# Deep tech
> Startups built on scientific or engineering breakthroughs, spanning quantum computing, synthetic biology, and advanced robotics, representing 36% of global VC in 2026 and a key front in US-China-EU technology rivalry.

**Meta:** type: reference · date: 2026-07-03 · heads:  · 4 takes · 3 lenses · 2 regions

## What it is

Deep tech refers to ventures whose products rest on sustained scientific or engineering breakthroughs rather than on software configuration or business-model arbitrage. Boston Consulting Group, which codified the analytical framework around 2013, identifies six core branches: advanced artificial intelligence and computing, quantum technologies, biotechnology and synthetic biology, advanced materials, robotics and drones, and photonics and semiconductors. The common thread is a long runway from laboratory to market, typically seven to fifteen years, heavy capital requirements, and intellectual property that is difficult to replicate quickly.

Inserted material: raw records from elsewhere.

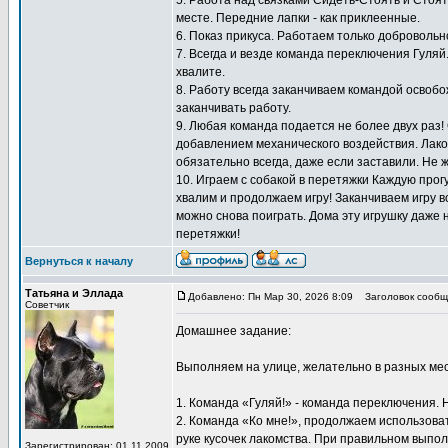
5. Работа над связками Сидеть-Стоять и Стоят
месте. Передние лапки - как приклеенные.
6. Показ прикуса. Работаем только добровольн
7. Всегда и везде команда переключения Гуляй
хвалите.
8. Работу всегда заканчиваем командой освоб
заканчивать работу.
9. Любая команда подается не более двух раз!
добавлением механического воздействия. Лаком
обязательно всегда, даже если заставили. Не 
10. Играем с собакой в перетяжки Каждую прогу
хвалим и продолжаем игру! Заканчиваем игру вс
можно снова поиграть. Дома эту игрушку даже 
перетяжки!
Вернуться к началу
Татьяна и Эллада
Добавлено: Пн Мар 30, 2026 8:09
Заголовок сообщ
Советчик
Домашнее задание:
Выполняем на улице, желательно в разных мес
1. Команда «Гуляй!» - команда переключения. 
2. Команда «Ко мне!», продолжаем использоват
руке кусочек лакомства. При правильном выпол
Зарегистрирован: 01.11.2009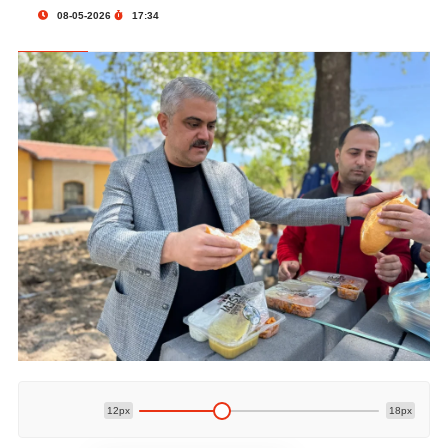
08-05-2026
17:34
12px
18px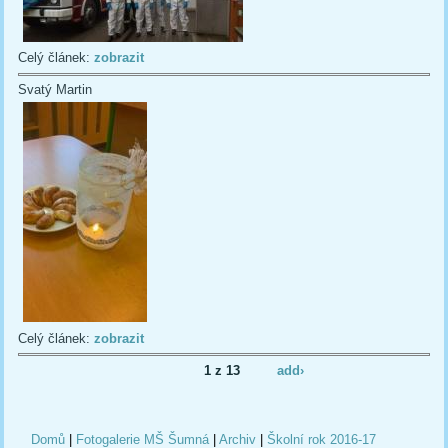
Celý článek:
zobrazit
Svatý Martin
Celý článek:
zobrazit
1 z 13
add›
Domů
|
Fotogalerie MŠ Šumná
|
Archiv
|
Školní rok 2016-17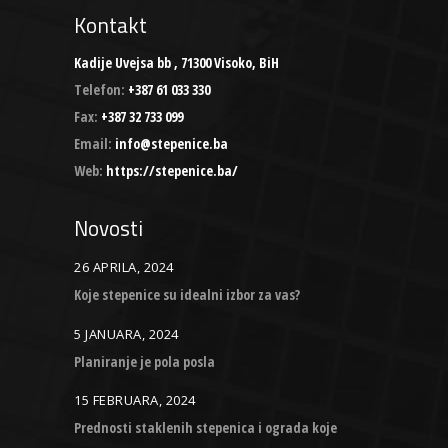
Kontakt
Kadije Uvejsa bb , 71300 Visoko, BiH
Telefon:
+387 61 033 330
Fax:
+387 32 733 099
Email:
info@stepenice.ba
Web:
https://stepenice.ba/
Novosti
26 APRILA, 2024
Koje stepenice su idealni izbor za vas?
5 JANUARA, 2024
Planiranje je pola posla
15 FEBRUARA, 2024
Prednosti staklenih stepenica i ograda koje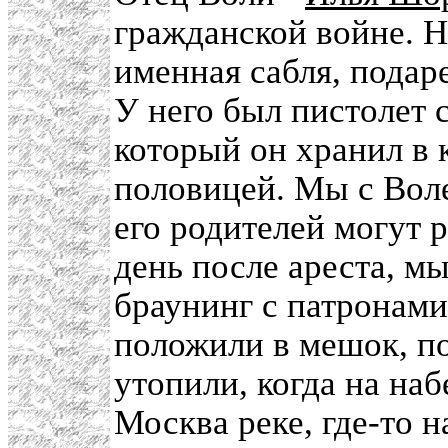
гражданской войне. На
именная сабля, пода
У него был пистолет 
который он хранил в
половицей. Мы с Воле
его родителей могут р
день после ареста, м
браунинг с патронами
положили в мешок, п
утопили, когда на на
Москва реке, где-то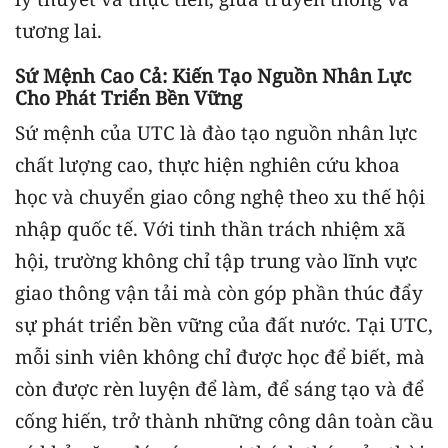
tương lai.
Sứ Mệnh Cao Cả: Kiến Tạo Nguồn Nhân Lực
Cho Phát Triển Bền Vững
Sứ mệnh của UTC là đào tạo nguồn nhân lực
chất lượng cao, thực hiện nghiên cứu khoa
học và chuyển giao công nghệ theo xu thế hội
nhập quốc tế. Với tinh thần trách nhiệm xã
hội, trường không chỉ tập trung vào lĩnh vực
giao thông vận tải mà còn góp phần thúc đẩy
sự phát triển bền vững của đất nước. Tại UTC,
mỗi sinh viên không chỉ được học để biết, mà
còn được rèn luyện để làm, để sáng tạo và để
cống hiến, trở thành những công dân toàn cầu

The category sits structurally upstream of consumer software: a deep tech advance in semiconductors enables the AI chips that in turn underpin AI applications. This upstream position makes deep tech central to both commercial competition and state security. Governments treat deep tech leadership as a sovereignty question, funding it through national agencies such as the US Defense Advanced Research Projects Agency (DARPA), the European Union's European Innovation Council (EIC), the UK's Advanced Research and Invention Agency (ARIA), and India's National Research Foundation (NRF), established in 2023.

## History

The term "deep tech" entered venture-capital vocabulary around 2014, popularized by US investor Swati Chaturvedi of the platform Propel(x). BCG's longitudinal tracking shows global VC's deep tech share roughly doubling from around 10% in 2013 to 20% by late 2023, while the average deal size expanded sharply, with many rounds reaching US$100 million or more.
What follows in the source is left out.